= INFORMATION PROVIDED =

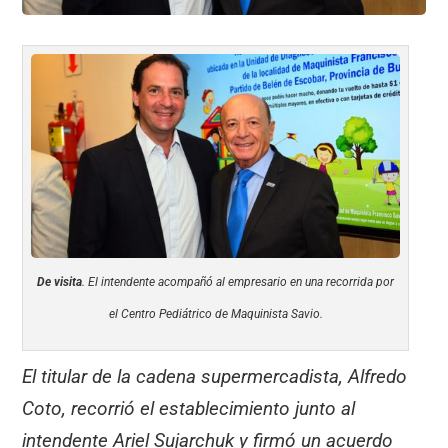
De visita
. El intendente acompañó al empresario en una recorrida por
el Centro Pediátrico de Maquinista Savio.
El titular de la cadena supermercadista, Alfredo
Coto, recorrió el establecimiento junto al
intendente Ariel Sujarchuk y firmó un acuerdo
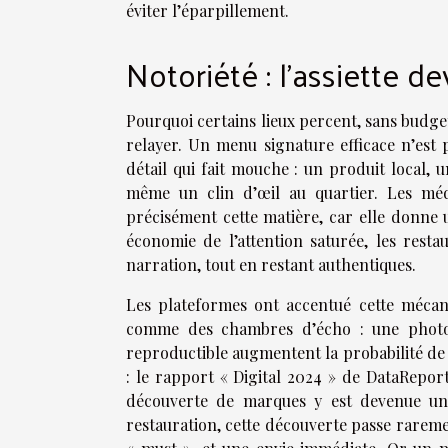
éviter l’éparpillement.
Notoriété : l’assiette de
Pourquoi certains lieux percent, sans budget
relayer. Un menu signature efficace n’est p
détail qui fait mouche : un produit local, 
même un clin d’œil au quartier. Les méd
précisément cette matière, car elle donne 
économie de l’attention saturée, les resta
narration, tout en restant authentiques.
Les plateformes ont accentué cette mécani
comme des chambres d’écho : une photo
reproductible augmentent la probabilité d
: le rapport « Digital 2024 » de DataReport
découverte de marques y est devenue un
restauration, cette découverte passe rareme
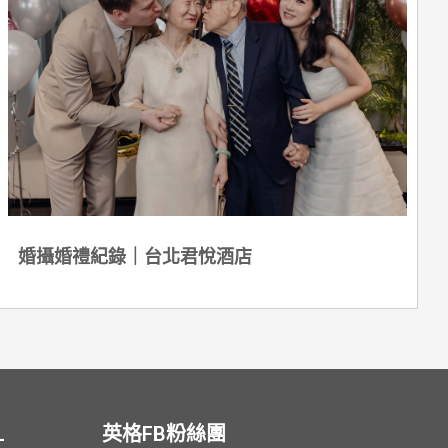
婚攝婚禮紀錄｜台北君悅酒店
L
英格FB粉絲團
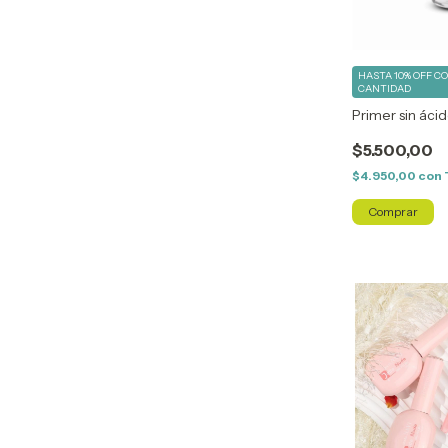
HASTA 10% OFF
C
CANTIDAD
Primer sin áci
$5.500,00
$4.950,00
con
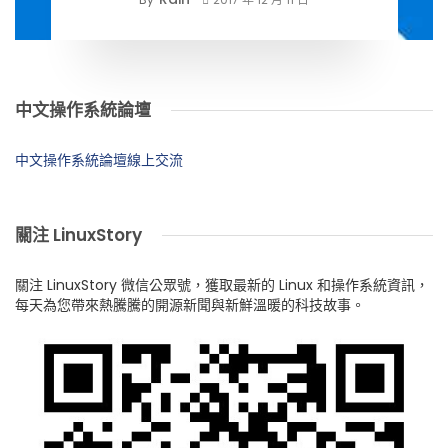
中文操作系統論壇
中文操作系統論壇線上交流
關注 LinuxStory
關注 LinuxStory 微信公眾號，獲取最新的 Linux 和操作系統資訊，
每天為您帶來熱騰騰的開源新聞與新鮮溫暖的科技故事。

= HOW TO COMPLETE THIS TASK =
Give back an exact copy of the material above, omitting the pictures.

= EXERCISE OUTPUT =
De visita
. El intendente acompañó al empresario en una recorrida por
el Centro Pediátrico de Maquinista Savio.
El titular de la cadena supermercadista, Alfredo
Coto, recorrió el establecimiento junto al
intendente Ariel Sujarchuk y firmó un acuerdo
éviter l’éparpillement.
Notoriété : l’assiette de
Pourquoi certains lieux percent, sans budget
relayer. Un menu signature efficace n’est p
détail qui fait mouche : un produit local, 
même un clin d’œil au quartier. Les méd
précisément cette matière, car elle donne 
économie de l’attention saturée, les resta
narration, tout en restant authentiques.
Les plateformes ont accentué cette mécani
comme des chambres d’écho : une photo
reproductible augmentent la probabilité d
: le rapport « Digital 2024 » de DataReport
découverte de marques y est devenue un
restauration, cette découverte passe rareme
婚攝婚禮紀錄｜台北君悅酒店
L
英格FB粉絲團
HASTA 10% OFF
C
CANTIDAD
Primer sin áci
$5.500,00
$4.950,00
con
中文操作系統論壇
中文操作系統論壇線上交流
關注 LinuxStory
關注 LinuxStory 微信公眾號，獲取最新的 Linux 和操作系統資訊，
每天為您帶來熱騰騰的開源新聞與新鮮溫暖的科技故事。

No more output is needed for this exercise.